The “Failure Factories” project started with Fitzpatrick and Gartner, the paper’s education beat reporters.
School system data showed that disciplinary action seemed to fall hardest on black elementary students, Fitzpatrick said, and black students here were performing far worse on state tests that black students in other Florida counties.
Since she had covered school districts elsewhere in Florida where black youngsters did better, she said, she found it strange that local school officials weren’t talking about it.
That prompted a long memo to editors, who eventually decided to create the team to investigate.
Fitzpatrick had intended to take four months’ parental leave. She took two instead.
There were mounds of public records to request and analyze: Standardized test scores from Pinellas and other large school districts in Florida. Statistics showing how often students were disciplined and suspended, compared to other schools in the county. Police reports showing how often officers were summoned to the schools to deal with unruly students. School employee databases and other records showing how many teachers had transferred out of the troubled schools.
In requesting public records from the sometimes balky Pinellas school district, Fitzpatrick said, the newspaper sought to find patterns over several years.
“We needed five to 10 years’ worth of information,” she said. “If you have one year, then you don’t have enough … You can have an off year, but not an off 10 years.”
The Times team reached out to hundreds of people, especially teachers and parents with children in the five schools.
Teachers and administrators who were still employed by the school district were reluctant to talk, Fitzpatrick said, but retired teachers were generally forthcoming about the daunting challenges they had faced.
“These elementary schools had more violent (disciplinary) referrals than 17 of the high schools in the area,” she said. “Teachers had fled from the schools because they were working in hazardous environments.”
The newspaper, she said, “had to be fair with teachers … while asking, ‘Are students truly getting their education?’”
Just as important to the story were interviews with students and their parents, who were, in effect, victims of the school district’s indifference toward the five failing schools. And that’s where Shadd, the Times’ photojournalist, played an important role.
“One of my major take-aways from ‘Failure Factories’ is how important it is to go door to door and speak with people,” said Fitzpatrick. “We interviewed hundreds of people for the story.”
The three reporters are white. Shadd is black. At the paper, he is admired for his affability and people skills, which Fitzpatrick said helped the Times win the confidence of some of the black parents.
“Dirk spent hours with families, showing up at homes before children went to school, riding city buses with some, and hanging out after school,” said Fitzpatrick.
On important stories like this one, said Fitzpatrick, “there is no one who is not worth listening to.
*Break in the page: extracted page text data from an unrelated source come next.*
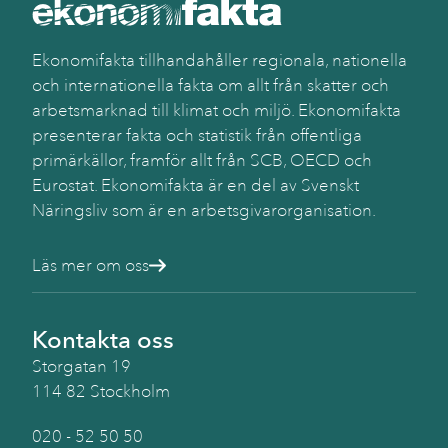
Käll
SC
(Be
Ekonomifakta tillhandahåller regionala, nationella
och internationella fakta om allt från skatter och
arbetsmarknad till klimat och miljö. Ekonomifakta
presenterar fakta och statistik från offentliga
primärkällor, framför allt från SCB, OECD och
Eurostat. Ekonomifakta är en del av Svenskt
Näringsliv som är en arbetsgivarorganisation.
Läs mer om oss
Kontakta oss
Storgatan 19
114 82 Stockholm
020 - 52 50 50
You should speak to as many people as you possibly can, especially those outside of the power structure.”
Journalists know that, during a lengthy project, their personal lives will be disrupted.
This project was especially challenging for Fitzpatrick and LaForgia, who had a toddler and newborn at home.
“We spent so much time at the office on weekends that my daughter started to think it was a fun place to go,” said Fitzpatrick. “She asked me on Christmas Day if we were going to the office to see Mr. Chris (Davis, the project’s editor).”
The project may be over now, she said, but her work as a Pinellas schools reporter is ongoing.
“I think that it’s essential for the community to know we didn’t just come in for a great big story and then leave,” she said. “They still see me at meetings and, hopefully, I will write about the (five) schools being better places for kids someday.”
Devin Rodriguez and Devon Bonnell are student journalists at the University of South Florida St. Petersburg.